[THE DATA Boundary: Start]

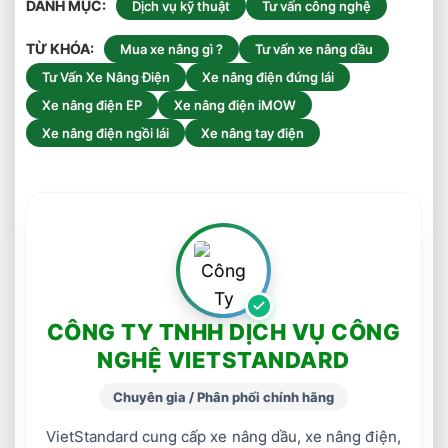
DANH MỤC
Dịch vụ kỹ thuật
Tư vấn công nghệ
TỪ KHÓA
Mua xe nâng gì ?
Tư vấn xe nâng dầu
Tư Vấn Xe Nâng Điện
Xe nâng điện đứng lái
Xe nâng điện EP
Xe nâng điện iMOW
Xe nâng điện ngồi lái
Xe nâng tay điện
CÔNG TY TNHH DỊCH VỤ CÔNG
NGHỆ VIETSTANDARD
Chuyên gia / Phân phối chính hãng
VietStandard cung cấp xe nâng dầu, xe nâng điện,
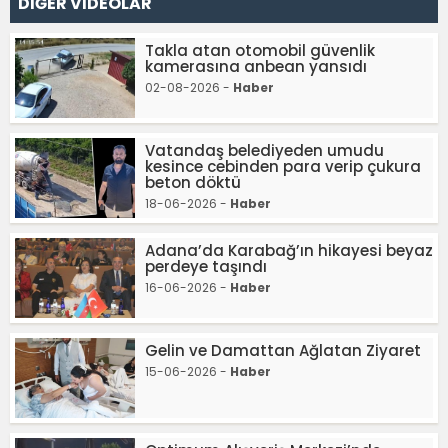
DİĞER VİDEOLAR
Takla atan otomobil güvenlik
kamerasına anbean yansıdı
02-08-2026 -
Haber
Vatandaş belediyeden umudu
kesince cebinden para verip çukura
beton döktü
18-06-2026 -
Haber
Adana’da Karabağ’ın hikayesi beyaz
perdeye taşındı
16-06-2026 -
Haber
Gelin ve Damattan Ağlatan Ziyaret
15-06-2026 -
Haber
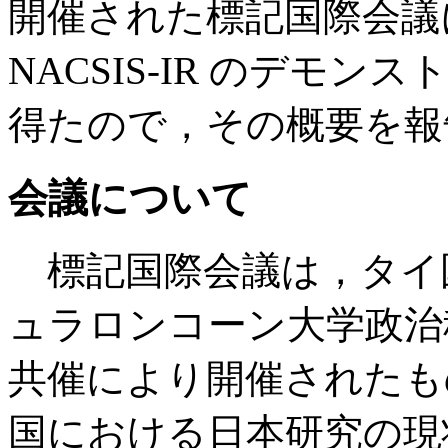
開催された標記国際会議
NACSIS-IR のデモ
得たので，その概要を報
会議について
標記国際会議は，タイ
ュラロンコーン大学政治
共催により開催されたも
国における日本研究の現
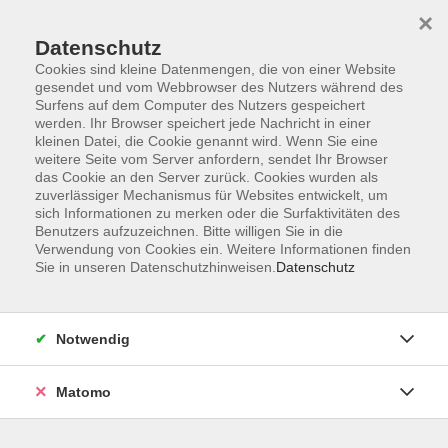
×
Datenschutz
Cookies sind kleine Datenmengen, die von einer Website
gesendet und vom Webbrowser des Nutzers während des
Surfens auf dem Computer des Nutzers gespeichert
Zum Hauptinhalt springen
werden. Ihr Browser speichert jede Nachricht in einer
kleinen Datei, die Cookie genannt wird. Wenn Sie eine
weitere Seite vom Server anfordern, sendet Ihr Browser
Der Kurs konnte nicht gefunden werden.
das Cookie an den Server zurück. Cookies wurden als
zuverlässiger Mechanismus für Websites entwickelt, um
sich Informationen zu merken oder die Surfaktivitäten des
Benutzers aufzuzeichnen. Bitte willigen Sie in die
Verwendung von Cookies ein. Weitere Informationen finden
Sie in unseren Datenschutzhinweisen.
Datenschutz
Barrierefreiheitserklärung
AGB
Datenschutzerklärung
Notwendig
Widerrufsbelehrung
Impressum
Matomo
Widerruf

[THE DATA Boundary: End]

Leaving out the pictures, repeat all the entries exactly as they stand.

DANH MỤC
Dịch vụ kỹ thuật
Tư vấn công nghệ
TỪ KHÓA
Mua xe nâng gì ?
Tư vấn xe nâng dầu
Tư Vấn Xe Nâng Điện
Xe nâng điện đứng lái
Xe nâng điện EP
Xe nâng điện iMOW
Xe nâng điện ngồi lái
Xe nâng tay điện
CÔNG TY TNHH DỊCH VỤ CÔNG
NGHỆ VIETSTANDARD
Chuyên gia / Phân phối chính hãng
VietStandard cung cấp xe nâng dầu, xe nâng điện,
DİĞER VİDEOLAR
Takla atan otomobil güvenlik
kamerasına anbean yansıdı
02-08-2026 -
Haber
Vatandaş belediyeden umudu
kesince cebinden para verip çukura
beton döktü
18-06-2026 -
Haber
Adana’da Karabağ’ın hikayesi beyaz
perdeye taşındı
16-06-2026 -
Haber
Gelin ve Damattan Ağlatan Ziyaret
15-06-2026 -
Haber
開催された標記国際会議
NACSIS-IR のデモ
得たので，その概要を報
会議について
標記国際会議は，タイ
ュラロンコーン大学政治
共催により開催されたも
国における日本研究の現
×
Datenschutz
Cookies sind kleine Datenmengen, die von einer Website
gesendet und vom Webbrowser des Nutzers während des
Surfens auf dem Computer des Nutzers gespeichert
Zum Hauptinhalt springen
werden. Ihr Browser speichert jede Nachricht in einer
kleinen Datei, die Cookie genannt wird. Wenn Sie eine
weitere Seite vom Server anfordern, sendet Ihr Browser
Der Kurs konnte nicht gefunden werden.
das Cookie an den Server zurück. Cookies wurden als
zuverlässiger Mechanismus für Websites entwickelt, um
sich Informationen zu merken oder die Surfaktivitäten des
Benutzers aufzuzeichnen. Bitte willigen Sie in die
Verwendung von Cookies ein. Weitere Informationen finden
Sie in unseren Datenschutzhinweisen.
Datenschutz
Barrierefreiheitserklärung
AGB
Datenschutzerklärung
Notwendig
Widerrufsbelehrung
Impressum
Matomo
Widerruf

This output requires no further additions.